Government Making Local People Pick up Social Care Bill

the Conservative Government expects councils to put an additional 2% charge onto council tax bills from April. 

This follows on from them cutting 60p in every £1 of Government funding that councils across the country receive. 

In Nottingham that means our city now receives over £100million less Government funding every year than it did back in 2011. That equates to a loss of Government funding of £529 per Nottingham household. 

In fact it was one of the first acts of the new Chancellor to add half a billion pounds onto council tax bills by way of this adult social care precept, which means that the additional money raised is to be spent on care services for the elderly, vulnerable children and disabled people. 

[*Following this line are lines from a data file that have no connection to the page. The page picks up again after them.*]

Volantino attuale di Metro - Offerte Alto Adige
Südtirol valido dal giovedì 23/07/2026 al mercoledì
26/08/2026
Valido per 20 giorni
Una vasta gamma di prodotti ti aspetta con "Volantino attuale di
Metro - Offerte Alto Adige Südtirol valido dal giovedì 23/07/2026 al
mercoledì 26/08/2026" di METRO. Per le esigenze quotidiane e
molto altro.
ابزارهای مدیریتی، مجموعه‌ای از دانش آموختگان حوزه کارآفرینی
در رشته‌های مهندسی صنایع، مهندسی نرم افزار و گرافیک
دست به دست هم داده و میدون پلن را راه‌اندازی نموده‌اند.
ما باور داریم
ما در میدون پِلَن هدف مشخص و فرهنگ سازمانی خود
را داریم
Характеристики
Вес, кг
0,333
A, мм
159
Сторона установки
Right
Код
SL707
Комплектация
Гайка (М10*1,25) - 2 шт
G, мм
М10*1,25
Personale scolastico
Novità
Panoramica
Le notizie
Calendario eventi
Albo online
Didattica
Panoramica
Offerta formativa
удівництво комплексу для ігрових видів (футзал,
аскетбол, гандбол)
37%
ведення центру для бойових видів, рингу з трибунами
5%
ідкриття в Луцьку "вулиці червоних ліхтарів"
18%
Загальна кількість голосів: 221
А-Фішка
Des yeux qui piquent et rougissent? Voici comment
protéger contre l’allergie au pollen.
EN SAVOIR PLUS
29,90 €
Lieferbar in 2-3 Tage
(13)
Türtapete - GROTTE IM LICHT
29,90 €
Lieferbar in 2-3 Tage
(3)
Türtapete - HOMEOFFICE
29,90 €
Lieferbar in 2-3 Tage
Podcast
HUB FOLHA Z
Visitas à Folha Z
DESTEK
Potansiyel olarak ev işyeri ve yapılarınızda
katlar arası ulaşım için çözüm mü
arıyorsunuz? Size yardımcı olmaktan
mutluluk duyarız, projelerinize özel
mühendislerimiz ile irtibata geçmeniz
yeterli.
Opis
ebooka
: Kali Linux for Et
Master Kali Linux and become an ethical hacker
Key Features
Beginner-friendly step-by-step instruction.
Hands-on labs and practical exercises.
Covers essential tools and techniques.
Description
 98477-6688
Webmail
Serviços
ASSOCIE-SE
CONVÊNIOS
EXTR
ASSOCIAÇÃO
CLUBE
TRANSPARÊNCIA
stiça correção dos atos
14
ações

There are a few problems with the Governments approach:

  1. It’s short termism at its very worst – for 2 years councils have had promise after promise of new Government policies to properly fund care services for older people. The need for those services is growing yet the funding for councils has been reducing. This causes a funding gap for many councils who have adult social care responsibilities. 
  2. It’s unfair – areas with the highest need tend to be local authorities in poorer parts of the country. Those happen to be the areas that can raise the least additional funding from a council tax increase. It breaks down like this – in places like Nottingham, Hull and Liverpool most older people are not wealthy enough to fund their own care in older age so the council has to fund it. In places like Surrey, Sussex and Buckinghamshire most older people are wealthy enough to fund their own care when they need it. But guess what – it’s the areas with the least demand on the council who can raise the most by increasing council tax. So to put it bluntly when Nottingham, Hull and Liverpool add 1% to their council tax they might raise around £3 per head. When councils in Surrey, Sussex and Buckinghamshire do the same the raise over double that amount per person. So by failing to redistribute funding based on the needs of local populations the Government is making the inequality even worse.
  3. It’s hard pressed families that face yet again higher council tax bills. Council tax is not progressive, it does not take account of income, it does not take account of ability to pay in the same way that income tax does. So people on low wages who are already struggling to make ends meet will pay 2% more and a multi millionaire with a very highly paid job or business income will pay 2% more. A Tory tax if ever I saw one. 

I hope that City Councillors in opposition parties can see this for what it is. We in the Labour Group certainly can – Unfair, short termism that doesn’t actually provide the funding that’s needed, where it’s needed. I also hope that we can have cross party support to join Labour Councillors in our lobbying of Government to deal with the huge funding gaps that now exist. 

Council tax increases alone cannot meet the cost demand for services or close the funding gap or begin to deal with inequalities between different parts of the country.

The Association of Directors of Adult Social Services ADASS say that councils now have a funding gap of £3.6billion in adult care services 

And 

The Children’s Society has concluded that by 2025 councils will have a £3 billion funding gap for children’s services. 

Contrary to some statements I’ve heard this is not a new Conservative Government. It’s the same group of Tory MPs that have presided over austerity and funding cuts for the last decade. They have created the inequality, they have unfairly increased council tax bills and they have created the huge gaps in funding that affect towns and cities across the country. It’s about time they dealt with the problems they’ve created.